Returning a std::vector

Returning a `std::vector`#

Consider a function that takes a vector as input and returns a new one.

We can imagine:

std::vector<double> f(const std::vector<double>& v_in) {

    std::vector<double> v_out;

    // do stuff to fill v_out based on v_in

    return v_out;

}

This looks like it is returning v_out by value and that when we do:

auto v_new = f(v_old);

that we need to make a copy from the function to the caller.

Tip

We can use auto here because C++ knows the return type. We could also be explicit and do:

std::vector<double> v_new = f(v_old);

But C++ instead provides optimizations (usually return value optimization) that eliminates the need for making a copy. As a result, there is little performance penalty in writing a function that returns something large like a vector.

Updating via an argument#

An alternate method to create a vector via a function is to pass it through the argument list as a reference:

void f(const std::vector<double>& v_in, std::vector<double>& v_out) {

    // fill v_out based on v_in

}

Then we can do:

std::vector<double> v_old{};
std::vector<double> v_new{};

f(v_old, v_new);

Returning a reference?#

Danger

What about returning a reference? We might think that we could do:

std::vector<double>& f(const std::vector<double>& v_in) {

    std::vector<double> v_out;

    // do stuff to fill v_out based on v_in

    return v_out;

}

The problem here is that v_out is destroyed at the end of the function f, so the reference will be to something that no longer exists. This is not allowed—we cannot return a reference to a local variable.

Example#

Let’s play with this. Here’s an example that tries several ways to have a function create a new vector whose elements are initialized to be twice those of the input vector:

Listing 58 function_vector.cpp#

#include <iostream>
#include <vector>

// take a vector as input and return a new vector
std::vector<double> f1(const std::vector<double>& v_in) {

    std::vector<double> v_out;

    for (auto e : v_in) {
        v_out.push_back(2.0 * e);
    }

    return v_out;

}

// update a vector through the argument list
void f2(const std::vector<double>& v_in,
        std::vector<double>& v_out) {

    // erase any stored contents
    v_out.clear();

    for (auto e : v_in) {
        v_out.push_back(2.0 * e);
    }

}

// attempt to return a reference to our vector
std::vector<double>& f3(const std::vector<double>& v_in) {

    std::vector<double> v_out;

    for (auto e : v_in) {
        v_out.push_back(2.0 * e);
    }

    return v_out;

}

int main() {

    std::vector<double> v_old{0.0, 1.0, 2.0, 3.0, 4.0, 5.0};

    // method 1: new vector is returned

    auto v_new1 = f1(v_old);

    for (auto e : v_new1) {
        std::cout << e << " ";
    }
    std::cout << std::endl;

    // method 2: pass the new vector as an argument
    // and it is updated

    std::vector<double> v_new2{};

    f2(v_old, v_new2);

    for (auto e : v_new2) {
        std::cout << e << " ";
    }
    std::cout << std::endl;

    // method 3: try to get a reference to a vector
    // created in the function.  This will not work.

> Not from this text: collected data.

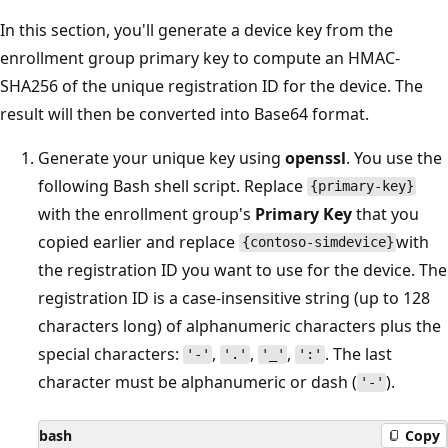
In this section, you'll generate a device key from the
enrollment group primary key to compute an HMAC-
SHA256 of the unique registration ID for the device. The
result will then be converted into Base64 format.
Generate your unique key using
openssl
. You use the
following Bash shell script. Replace
{primary-key}
with the enrollment group's
Primary Key
that you
copied earlier and replace
with
{contoso-simdevice}
the registration ID you want to use for the device. The
registration ID is a case-insensitive string (up to 128
characters long) of alphanumeric characters plus the
special characters:
,
,
,
. The last
'-'
'.'
'_'
':'
character must be alphanumeric or dash (
).
'-'
bash
Copy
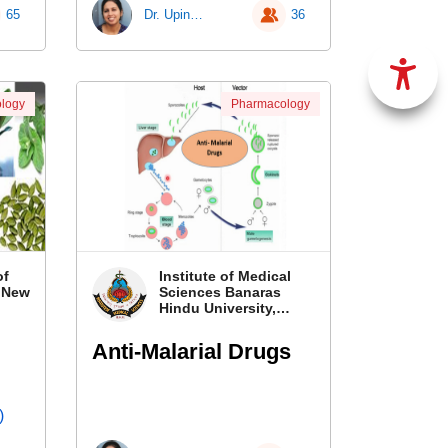
65
Dr. Upinder Kaur
36
logy
Pharmacology
of
Institute of Medical
, New
Sciences Banaras
Hindu University,
Banaras
Anti-Malarial Drugs
)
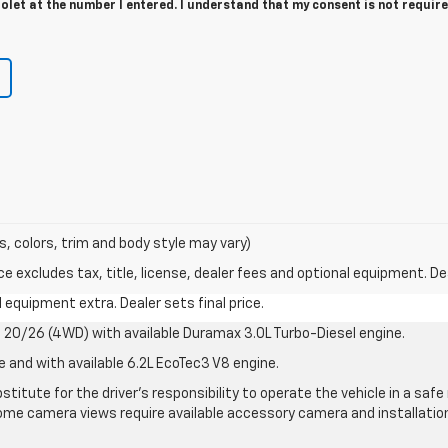
let at the number I entered. I understand that my consent is not require
s, colors, trim and body style may vary)
excludes tax, title, license, dealer fees and optional equipment. Deal
al equipment extra. Dealer sets final price.
20/26 (4WD) with available Duramax 3.0L Turbo-Diesel engine.
e and with available 6.2L EcoTec3 V8 engine.
stitute for the driver’s responsibility to operate the vehicle in a sa
me camera views require available accessory camera and installation. 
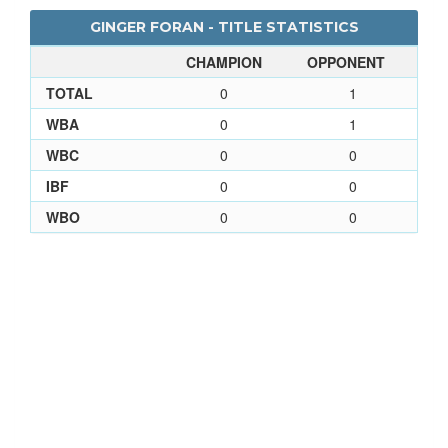
GINGER FORAN - TITLE STATISTICS
CHAMPION
OPPONENT
TOTAL
0
1
WBA
0
1
WBC
0
0
IBF
0
0
WBO
0
0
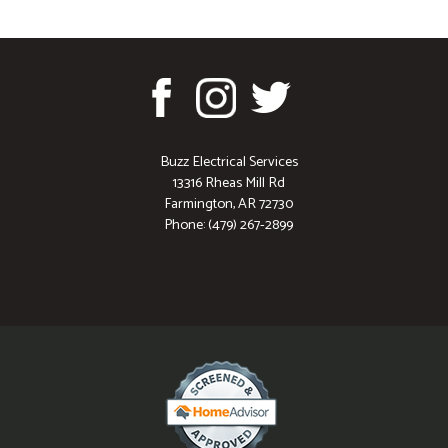
Buzz Electrical Services
13316 Rheas Mill Rd
Farmington, AR 72730
Phone: (479) 267-2899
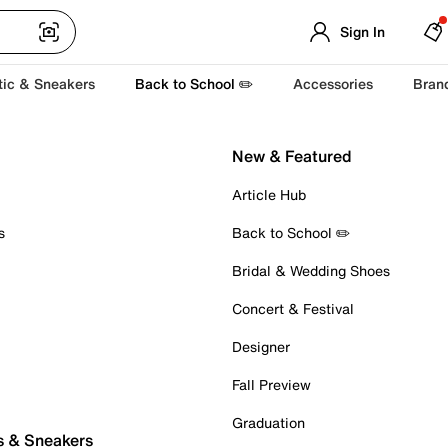
Sign In
tic & Sneakers
Back to School ✏️
Accessories
Bran
New & Featured
Article Hub
s
Back to School ✏️
Bridal & Wedding Shoes
Concert & Festival
Designer
Fall Preview
Graduation
s & Sneakers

    auto v_new3 = f3(v_old);

    for (auto e : v_new3) {
        std::cout << e << " ";
    }
    std::cout << std::endl;


}

We see that the first two methods work, but the last results in a segmentation fault. In fact, the compiler even warned us about this.

Of the two methods that work, the first one f1 is more readable, since it is clear what is being returned.

Some codes adopt the style that functions should not modify their arguments at all, but only return new data via return values.